What to produce:
The pictures are to be left out when the listing below is reproduced word for word.

Data under study:
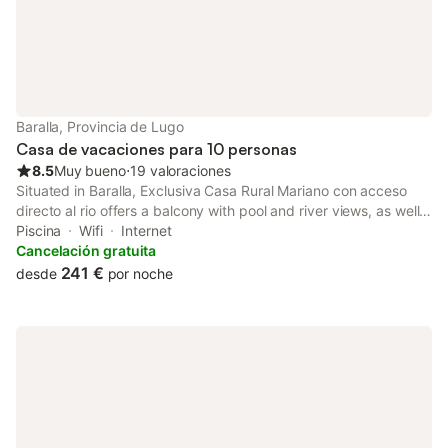
Baralla, Provincia de Lugo
Casa de vacaciones para 10 personas
8.5
Muy bueno
⋅
19 valoraciones
Situated in Baralla, Exclusiva Casa Rural Mariano con acceso
directo al rio offers a balcony with pool and river views, as well
as a year-round outdoor pool, hot tub and open-air bath. Guests
Piscina
Wifi
Internet
can benefit from a patio and an outdoor fireplace.
Cancelación gratuita
241 €
desde
por noche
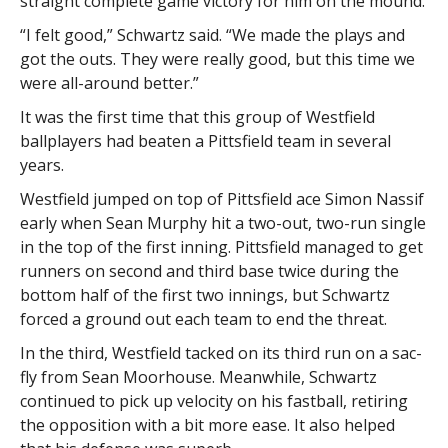
straight complete game victory for him on the mound.
“I felt good,” Schwartz said. “We made the plays and
got the outs. They were really good, but this time we
were all-around better.”
It was the first time that this group of Westfield
ballplayers had beaten a Pittsfield team in several
years.
Westfield jumped on top of Pittsfield ace Simon Nassif
early when Sean Murphy hit a two-out, two-run single
in the top of the first inning. Pittsfield managed to get
runners on second and third base twice during the
bottom half of the first two innings, but Schwartz
forced a ground out each team to end the threat.
In the third, Westfield tacked on its third run on a sac-
fly from Sean Moorhouse. Meanwhile, Schwartz
continued to pick up velocity on his fastball, retiring
the opposition with a bit more ease. It also helped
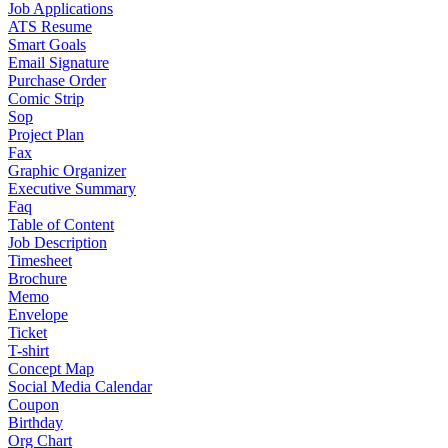
Job Applications
ATS Resume
Smart Goals
Email Signature
Purchase Order
Comic Strip
Sop
Project Plan
Fax
Graphic Organizer
Executive Summary
Faq
Table of Content
Job Description
Timesheet
Brochure
Memo
Envelope
Ticket
T-shirt
Concept Map
Social Media Calendar
Coupon
Birthday
Org Chart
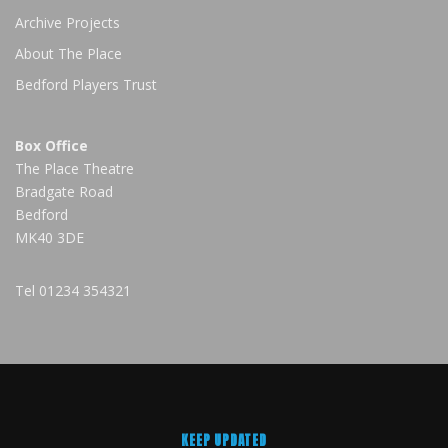
Archive Projects
About The Place
Bedford Players Trust
Box Office
The Place Theatre
Bradgate Road
Bedford
MK40 3DE
Tel
01234 354321
KEEP UPDATED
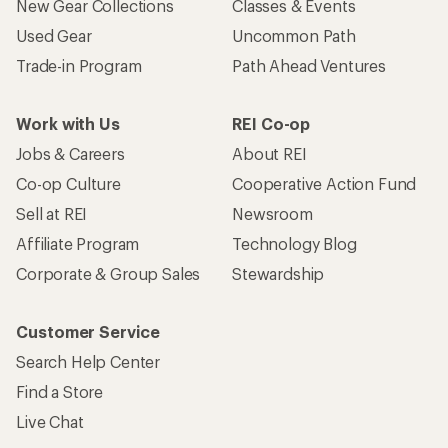
New Gear Collections
Classes & Events
Used Gear
Uncommon Path
Trade-in Program
Path Ahead Ventures
Work with Us
REI Co-op
Jobs & Careers
About REI
Co-op Culture
Cooperative Action Fund
Sell at REI
Newsroom
Affiliate Program
Technology Blog
Corporate & Group Sales
Stewardship
Customer Service
Search Help Center
Find a Store
Live Chat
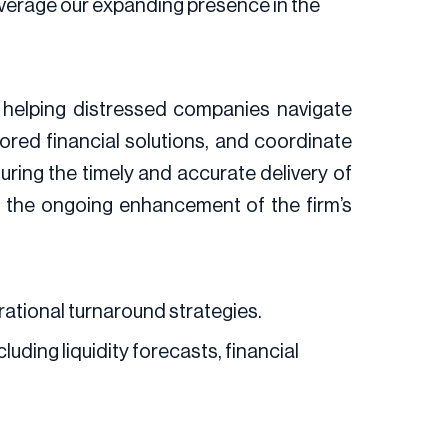
leverage our expanding presence in the
, helping distressed companies navigate
ilored financial solutions, and coordinate
ring the timely and accurate delivery of
d the ongoing enhancement of the firm’s
rational turnaround strategies.
uding liquidity forecasts, financial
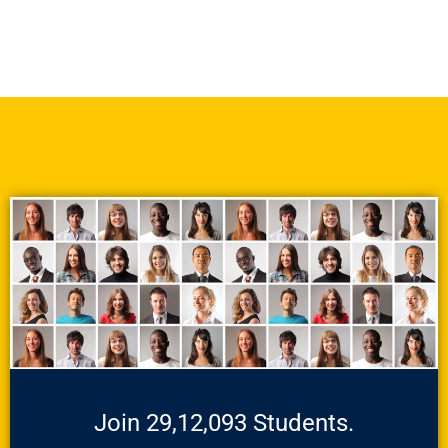
Join 29,12,093 Students.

Result of the task:
Baralla, Provincia de Lugo
Casa de vacaciones para 10 personas
8.5
Muy bueno
⋅
19 valoraciones
Situated in Baralla, Exclusiva Casa Rural Mariano con acceso
directo al rio offers a balcony with pool and river views, as well
as a year-round outdoor pool, hot tub and open-air bath. Guests
Piscina
Wifi
Internet
can benefit from a patio and an outdoor fireplace.
Cancelación gratuita
241 €
desde
por noche
straight complete game victory for him on the mound.
“I felt good,” Schwartz said. “We made the plays and
got the outs. They were really good, but this time we
were all-around better.”
It was the first time that this group of Westfield
ballplayers had beaten a Pittsfield team in several
years.
Westfield jumped on top of Pittsfield ace Simon Nassif
early when Sean Murphy hit a two-out, two-run single
in the top of the first inning. Pittsfield managed to get
runners on second and third base twice during the
bottom half of the first two innings, but Schwartz
forced a ground out each team to end the threat.
In the third, Westfield tacked on its third run on a sac-
fly from Sean Moorhouse. Meanwhile, Schwartz
continued to pick up velocity on his fastball, retiring
the opposition with a bit more ease. It also helped
Job Applications
ATS Resume
Smart Goals
Email Signature
Purchase Order
Comic Strip
Sop
Project Plan
Fax
Graphic Organizer
Executive Summary
Faq
Table of Content
Job Description
Timesheet
Brochure
Memo
Envelope
Ticket
T-shirt
Concept Map
Social Media Calendar
Coupon
Birthday
Org Chart
Archive Projects
About The Place
Bedford Players Trust
Box Office
The Place Theatre
Bradgate Road
Bedford
MK40 3DE
Tel
01234 354321
KEEP UPDATED
New Gear Collections
Classes & Events
Used Gear
Uncommon Path
Trade-in Program
Path Ahead Ventures
Work with Us
REI Co-op
Jobs & Careers
About REI
Co-op Culture
Cooperative Action Fund
Sell at REI
Newsroom
Affiliate Program
Technology Blog
Corporate & Group Sales
Stewardship
Customer Service
Search Help Center
Find a Store
Live Chat
leverage our expanding presence in the
, helping distressed companies navigate
ilored financial solutions, and coordinate
ring the timely and accurate delivery of
d the ongoing enhancement of the firm’s
rational turnaround strategies.
uding liquidity forecasts, financial
Join 29,12,093 Students.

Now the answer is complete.